## Exercise details
An exact transcription of every record is needed, leaving out the pictures.

═════ Available data

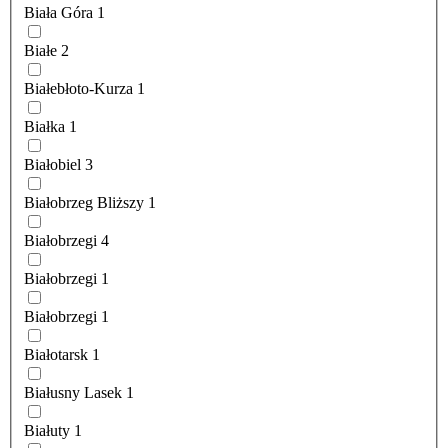
Biała Góra
1
Białe
2
Białebłoto-Kurza
1
Białka
1
Białobiel
3
Białobrzeg Bliższy
1
Białobrzegi
4
Białobrzegi
1
Białobrzegi
1
Białotarsk
1
Białusny Lasek
1
Białuty
1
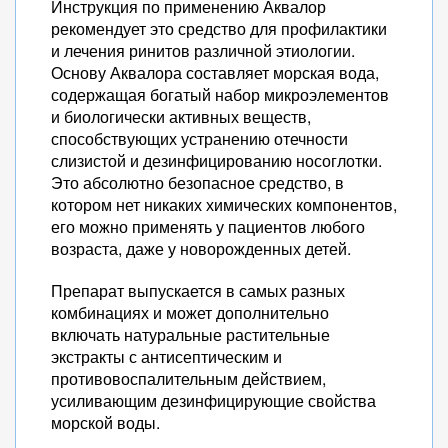
Инструкция по применению Аквалор
рекомендует это средство для профилактики
и лечения ринитов различной этиологии.
Основу Аквалора составляет морская вода,
содержащая богатый набор микроэлементов
и биологически активных веществ,
способствующих устранению отечности
слизистой и дезинфицированию носоглотки.
Это абсолютно безопасное средство, в
котором нет никаких химических компонентов,
его можно применять у пациентов любого
возраста, даже у новорожденных детей.
Препарат выпускается в самых разных
комбинациях и может дополнительно
включать натуральные растительные
экстракты с антисептическим и
противовоспалительным действием,
усиливающим дезинфицирующие свойства
морской воды.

══════════

## Result for this exercise
Biała Góra
1
Białe
2
Białebłoto-Kurza
1
Białka
1
Białobiel
3
Białobrzeg Bliższy
1
Białobrzegi
4
Białobrzegi
1
Białobrzegi
1
Białotarsk
1
Białusny Lasek
1
Białuty
1
Инструкция по применению Аквалор
рекомендует это средство для профилактики
и лечения ринитов различной этиологии.
Основу Аквалора составляет морская вода,
содержащая богатый набор микроэлементов
и биологически активных веществ,
способствующих устранению отечности
слизистой и дезинфицированию носоглотки.
Это абсолютно безопасное средство, в
котором нет никаких химических компонентов,
его можно применять у пациентов любого
возраста, даже у новорожденных детей.
Препарат выпускается в самых разных
комбинациях и может дополнительно
включать натуральные растительные
экстракты с антисептическим и
противовоспалительным действием,
усиливающим дезинфицирующие свойства
морской воды.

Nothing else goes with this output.